- _Your goal_
Pictures excluded, return the lines below from the first through the line holding "Приём в честь глав государств, приглашённых".

━━━ Dataset content

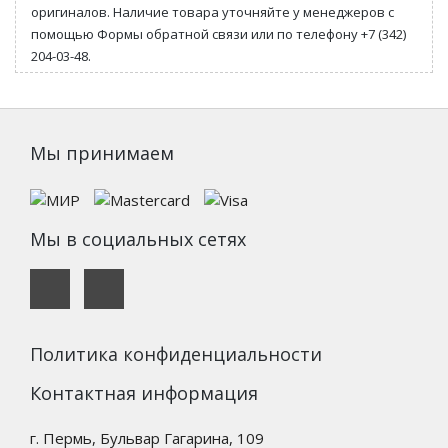
оригиналов. Наличие товара уточняйте у менеджеров с
помощью Формы обратной связи или по телефону +7 (342)
204-03-48.
Мы принимаем
Мы в социальных сетях
Политика конфиденциальности
Контактная информация
г. Пермь, Бульвар Гагарина, 109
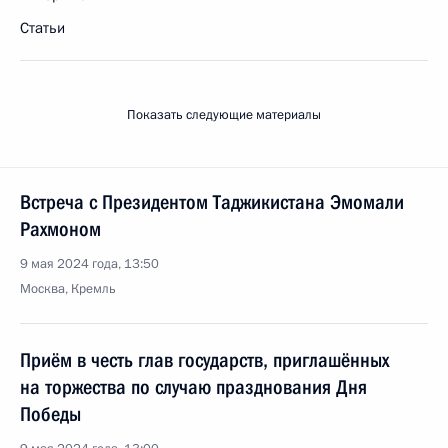
Статьи
Показать следующие материалы
Встреча с Президентом Таджикистана Эмомали
Рахмоном
9 мая 2024 года, 13:50
Москва, Кремль
Приём в честь глав государств, приглашённых
на торжества по случаю празднования Дня
Победы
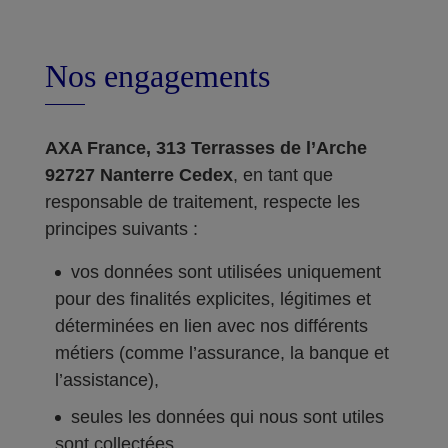
Nos engagements
AXA France, 313 Terrasses de l’Arche
92727 Nanterre Cedex
, en tant que
responsable de traitement, respecte les
principes suivants :
vos données sont utilisées uniquement
pour des finalités explicites, légitimes et
déterminées en lien avec nos différents
métiers (comme l’assurance, la banque et
l’assistance),
seules les données qui nous sont utiles
sont collectées,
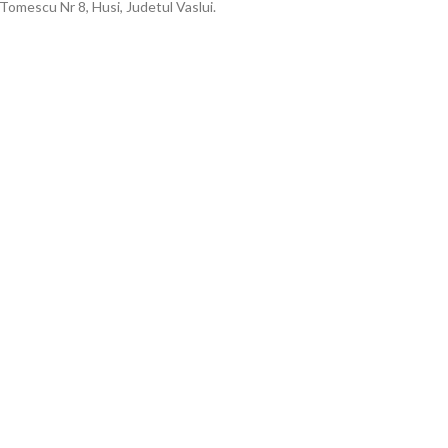
Tomescu Nr 8, Husi, Judetul Vaslui.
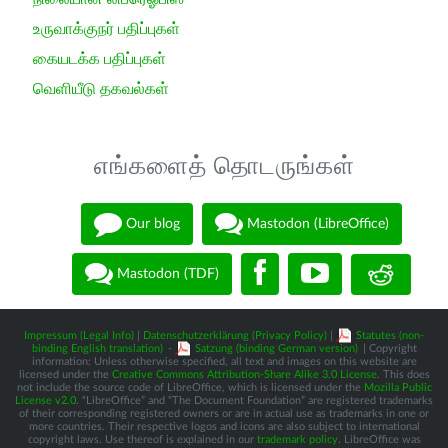
உருவாக்குநர் பதிப்புகள்
கையடக்க பதிப்புகள்
வெளியீடு தகவல்கள்
எங்களைத் தொடருங்கள்
Our blog
Mastodon (LibreOffice)
Mastodon (TDF)
Impressum (Legal Info)
|
Datenschutzerklärung (Privacy Policy)
|
Statutes (non-
binding English translation)
-
Satzung (binding German version)
| Copyright
information: Unless otherwise specified, all text and images on this website are
licensed under the
Creative Commons Attribution-Share Alike 3.0 License
. This does
not include the source code of LibreOffice, which is licensed under the
Mozilla Public
License v2.0
. “LibreOffice” and “The Document Foundation” are registered trademarks
of their corresponding registered owners or are in actual use as trademarks in one or
more countries. Their respective logos and icons are also subject to international
copyright laws. Use thereof is explained in our
trademark policy
. LibreOffice was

━━━━━━

- _Answer_
оригиналов. Наличие товара уточняйте у менеджеров с
помощью Формы обратной связи или по телефону +7 (342)
204-03-48.
Мы принимаем
Мы в социальных сетях
Политика конфиденциальности
Контактная информация
г. Пермь, Бульвар Гагарина, 109
Статьи
Показать следующие материалы
Встреча с Президентом Таджикистана Эмомали
Рахмоном
9 мая 2024 года, 13:50
Москва, Кремль
Приём в честь глав государств, приглашённых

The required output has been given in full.